### Exercise materials

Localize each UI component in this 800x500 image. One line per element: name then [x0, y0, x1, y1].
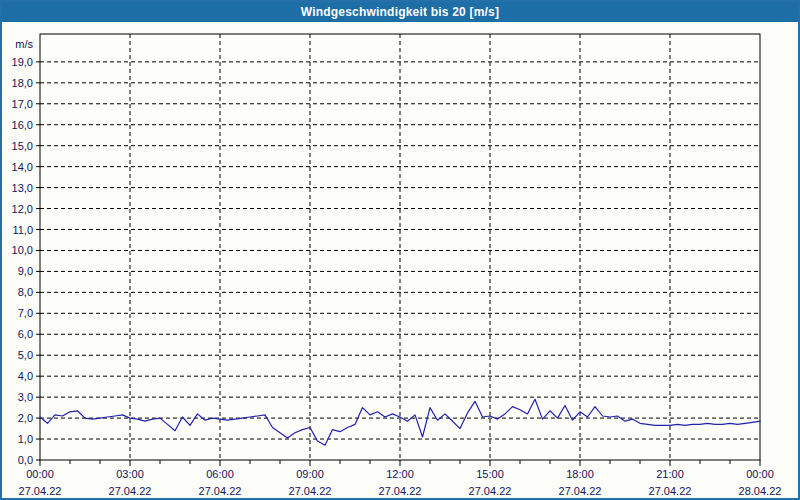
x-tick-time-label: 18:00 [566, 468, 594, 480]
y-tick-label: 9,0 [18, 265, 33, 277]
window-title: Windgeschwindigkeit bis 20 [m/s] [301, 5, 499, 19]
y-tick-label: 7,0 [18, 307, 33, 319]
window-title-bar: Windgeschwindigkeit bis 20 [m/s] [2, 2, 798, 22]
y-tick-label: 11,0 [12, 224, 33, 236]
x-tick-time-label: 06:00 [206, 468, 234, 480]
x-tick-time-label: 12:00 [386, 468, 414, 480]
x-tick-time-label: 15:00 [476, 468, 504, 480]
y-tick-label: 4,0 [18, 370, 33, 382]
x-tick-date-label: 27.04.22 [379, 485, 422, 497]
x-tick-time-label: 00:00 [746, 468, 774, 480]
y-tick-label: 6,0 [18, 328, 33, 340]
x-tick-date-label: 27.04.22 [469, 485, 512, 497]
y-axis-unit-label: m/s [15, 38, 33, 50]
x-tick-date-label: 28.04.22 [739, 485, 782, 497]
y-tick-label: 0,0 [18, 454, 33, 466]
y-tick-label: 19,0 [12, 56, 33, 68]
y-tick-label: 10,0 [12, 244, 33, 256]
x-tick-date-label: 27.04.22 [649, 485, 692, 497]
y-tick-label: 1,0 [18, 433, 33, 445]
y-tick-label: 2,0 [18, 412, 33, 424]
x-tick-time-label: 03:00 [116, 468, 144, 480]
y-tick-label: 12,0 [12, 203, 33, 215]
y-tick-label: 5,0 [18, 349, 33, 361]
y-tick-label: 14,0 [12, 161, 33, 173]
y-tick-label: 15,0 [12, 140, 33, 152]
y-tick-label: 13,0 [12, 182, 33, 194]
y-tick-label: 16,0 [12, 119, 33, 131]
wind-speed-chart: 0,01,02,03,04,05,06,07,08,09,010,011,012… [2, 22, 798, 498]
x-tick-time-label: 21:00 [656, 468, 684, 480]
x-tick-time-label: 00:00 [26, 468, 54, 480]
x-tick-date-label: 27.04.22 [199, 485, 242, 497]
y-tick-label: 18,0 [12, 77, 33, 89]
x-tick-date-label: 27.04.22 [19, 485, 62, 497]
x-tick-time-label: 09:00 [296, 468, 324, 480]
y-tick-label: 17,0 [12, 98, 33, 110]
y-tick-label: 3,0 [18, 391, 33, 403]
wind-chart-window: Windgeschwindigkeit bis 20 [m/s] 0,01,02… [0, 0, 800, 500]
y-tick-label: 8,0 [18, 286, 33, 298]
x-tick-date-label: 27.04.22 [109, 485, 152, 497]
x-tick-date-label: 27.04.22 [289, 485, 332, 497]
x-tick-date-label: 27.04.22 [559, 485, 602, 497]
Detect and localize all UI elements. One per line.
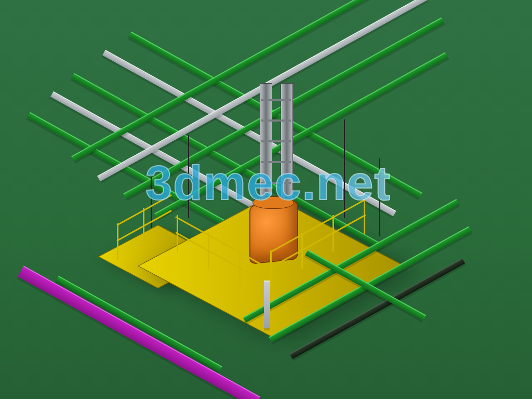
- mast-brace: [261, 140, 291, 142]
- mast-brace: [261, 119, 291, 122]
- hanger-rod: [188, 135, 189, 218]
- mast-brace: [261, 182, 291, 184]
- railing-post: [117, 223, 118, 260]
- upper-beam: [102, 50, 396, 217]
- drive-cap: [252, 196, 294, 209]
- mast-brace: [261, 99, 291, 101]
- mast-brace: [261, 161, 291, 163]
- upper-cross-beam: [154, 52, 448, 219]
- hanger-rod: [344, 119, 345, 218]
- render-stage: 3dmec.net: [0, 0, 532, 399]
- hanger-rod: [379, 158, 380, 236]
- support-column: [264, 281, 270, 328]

######

* **Task item**
Across the data, find each line that has "chart" in it and copy that line.

* **Written reply**
wind-speed-chart: 0,01,02,03,04,05,06,07,08,09,010,011,012… [2, 22, 798, 498]
wind-chart-window: Windgeschwindigkeit bis 20 [m/s] 0,01,02… [0, 0, 800, 500]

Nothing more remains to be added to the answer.